The meta sprites are all part of one huge array:
Code:
#define SPRITES_INIT(width, height, offsetY, palette)\
   width, height, LowByte(offsetY), HighByte(offsetY), palette
   
const byte CharactersSprites[] =
{
   /* Goon
      ---- */
   
   /* Walking0 */
   SPRITES_INIT(GoonWidth, GoonHeight, GoonOffsetY, GoonPalette),
   0x90, 0x80, 0x70, 0x60, 0x50,
   0x91, 0x81, 0x71, 0x61, 0x51,

   /* Walking1 */
   SPRITES_INIT(GoonWidth, GoonHeight, GoonOffsetY, GoonPalette),
   0x92, 0x82, 0x72, 0x62, 0x52,
   0x93, 0x83, 0x73, 0x63, 0x53,

   /* etc. */
};
Re: Optimizing important code parts
by on (#162344)
How long does it typically take to write a sprite on the NES? I know for the SNES, most games took an entire scanline to write a sprite to the OAM, but my game does it in half a scanline.
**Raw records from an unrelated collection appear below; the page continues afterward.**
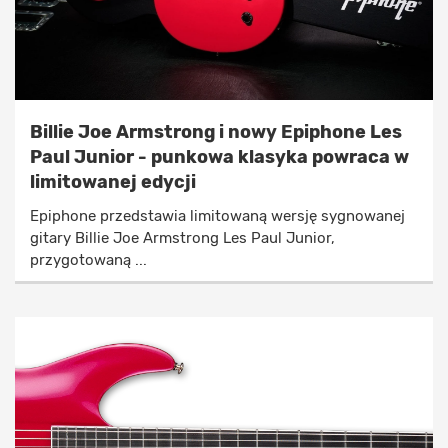
Billie Joe Armstrong i nowy Epiphone Les
Paul Junior - punkowa klasyka powraca w
limitowanej edycji
Epiphone przedstawia limitowaną wersję sygnowanej
gitary Billie Joe Armstrong Les Paul Junior,
przygotowaną ...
The NES's CPU is weaker but it doesn't have to deal with hi-oam, or realigning different sized sprites when flipping a metasprite. Also, the smaller the sprites, the more sprites you need to make a metasprite of the same size.
Re: Optimizing important code parts
by on (#162363)
If you're sticking with a rectangle design for metasprites, then you can easily store it in column format and use that speed up for removing whole columns for clipping (instead of individual sprites).


psycopathicteen wrote:
How long does it typically take to write a sprite on the NES? I know for the SNES, most games took an entire scanline to write a sprite to the OAM, but my game does it in half a scanline. The NES's CPU is weaker but it doesn't have to deal with hi-oam, or realigning different sized sprites when flipping a metasprite. Also, the smaller the sprites, the more sprites you need to make a metasprite of the same size.

I haven't timed it, but most NES games use 8x8 sprite cell mode. Just look at the Megaman character sprite; the amount of metasprite translations is quite a bit.